==== Available records ====

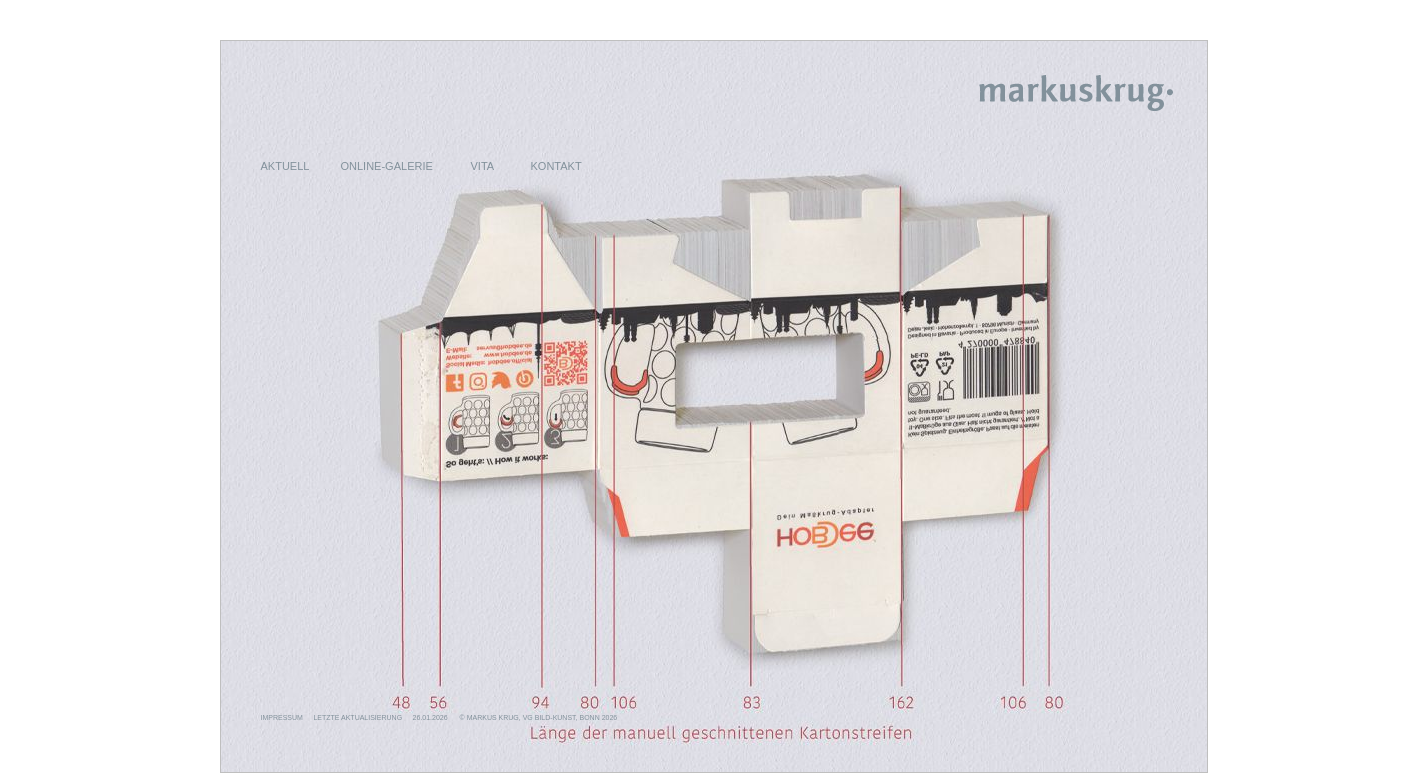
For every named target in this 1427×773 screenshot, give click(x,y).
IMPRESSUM (282, 717)
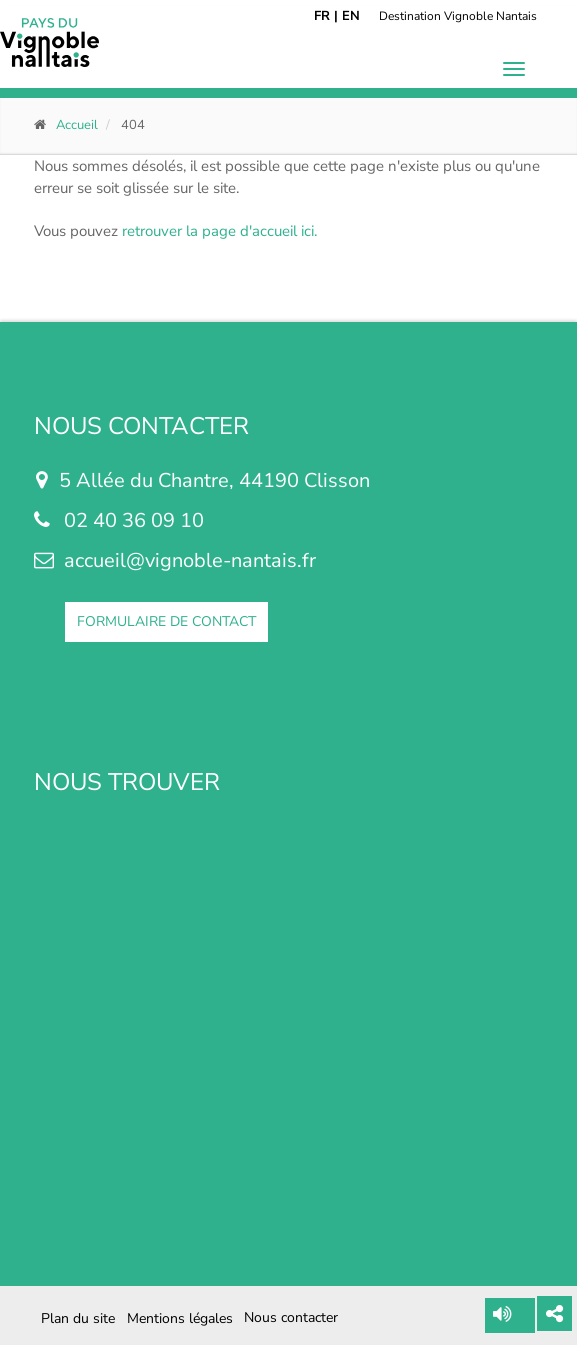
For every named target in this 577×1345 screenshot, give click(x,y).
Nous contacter (291, 1318)
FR (322, 16)
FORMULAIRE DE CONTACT (166, 621)
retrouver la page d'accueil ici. (219, 231)
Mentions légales (180, 1318)
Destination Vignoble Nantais (458, 16)
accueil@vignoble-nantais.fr (190, 560)
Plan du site (78, 1318)
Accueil (77, 125)
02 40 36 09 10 (134, 520)
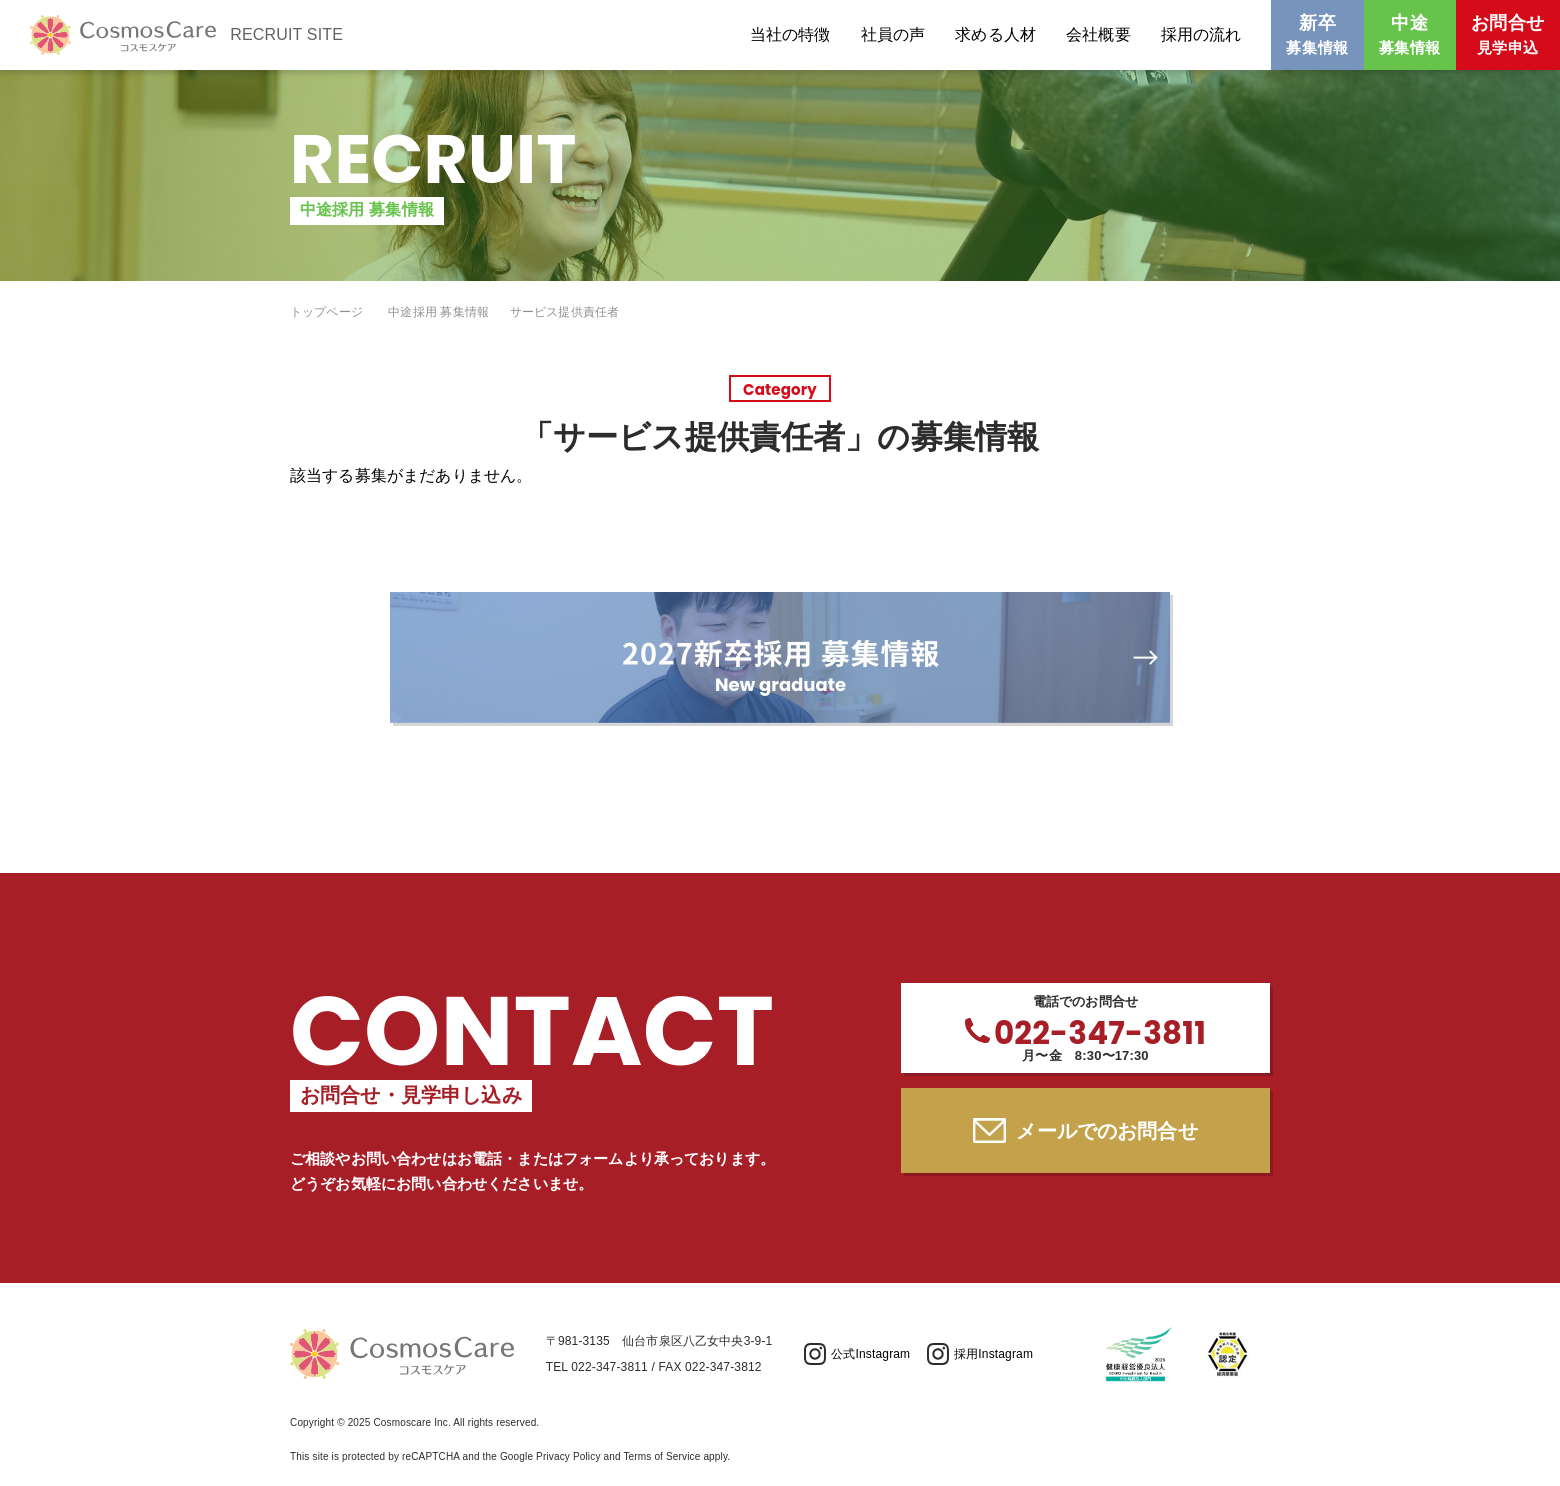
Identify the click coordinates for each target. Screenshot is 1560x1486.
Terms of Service (661, 1456)
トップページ (326, 312)
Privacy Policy (568, 1456)
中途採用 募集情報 (438, 312)
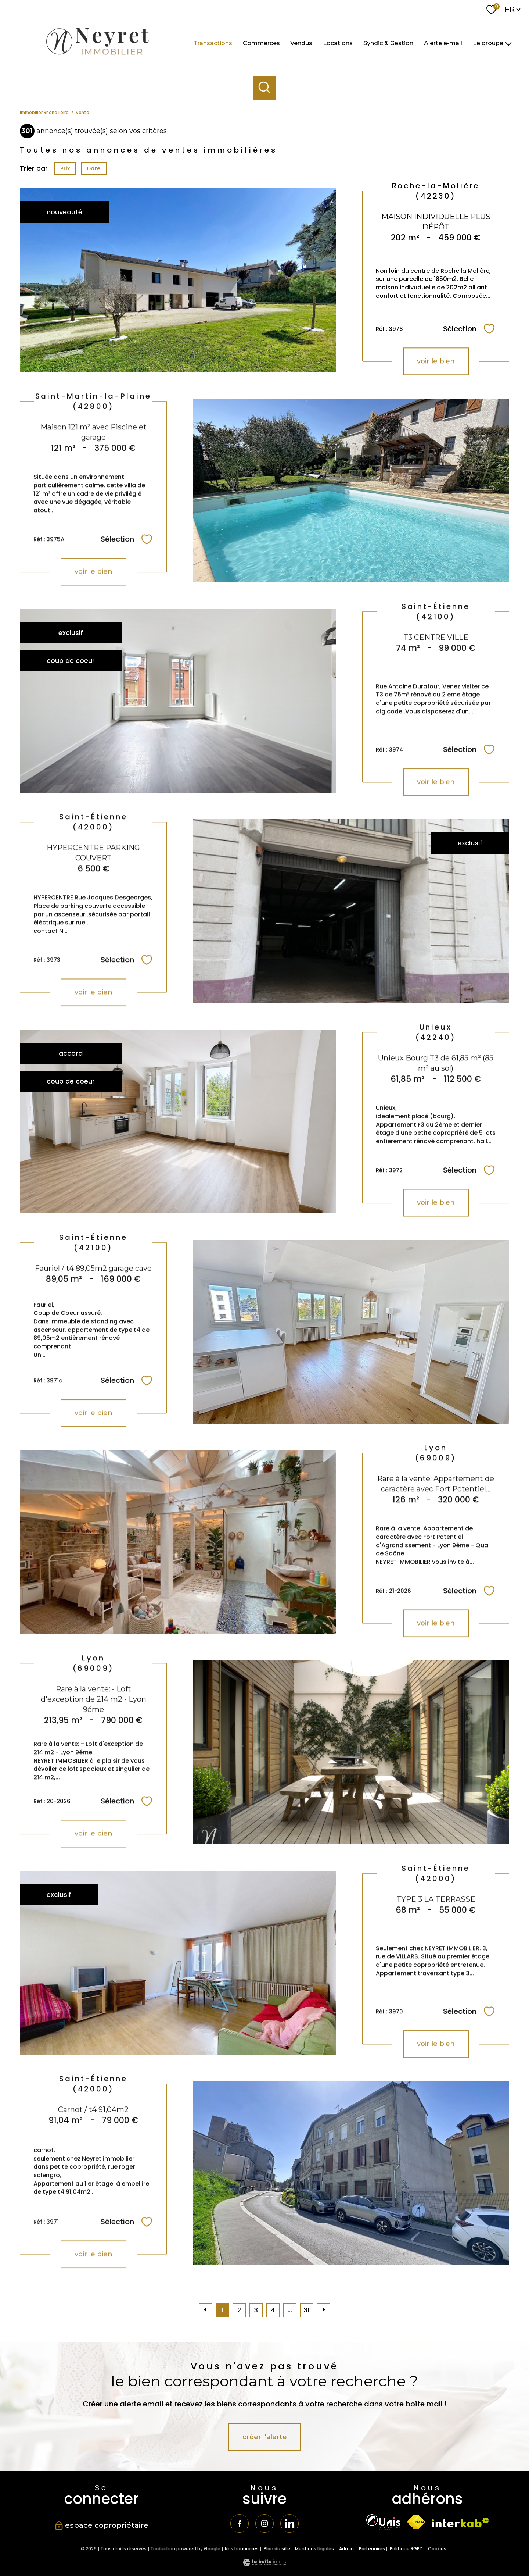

====

Once the pictures have been removed, reproduce each line of the material above exactly.

For every named target in this 1427×773 screenshot, give click(x,y).
IMPRESSUM (282, 717)
For every named target in this 577×1345 screenshot, give click(x,y).
Nous contacter (291, 1318)
FR (322, 16)
FORMULAIRE DE CONTACT (166, 621)
retrouver la page d'accueil ici. (219, 231)
Mentions légales (180, 1318)
Destination Vignoble Nantais (458, 16)
accueil@vignoble-nantais.fr (190, 560)
Plan du site (78, 1318)
Accueil (77, 125)
02 40 36 09 10 (134, 520)
Identify the click coordinates for each target. Screenshot is 1560x1486.
Terms of Service (661, 1456)
トップページ (326, 312)
Privacy Policy (568, 1456)
中途採用 募集情報 (438, 312)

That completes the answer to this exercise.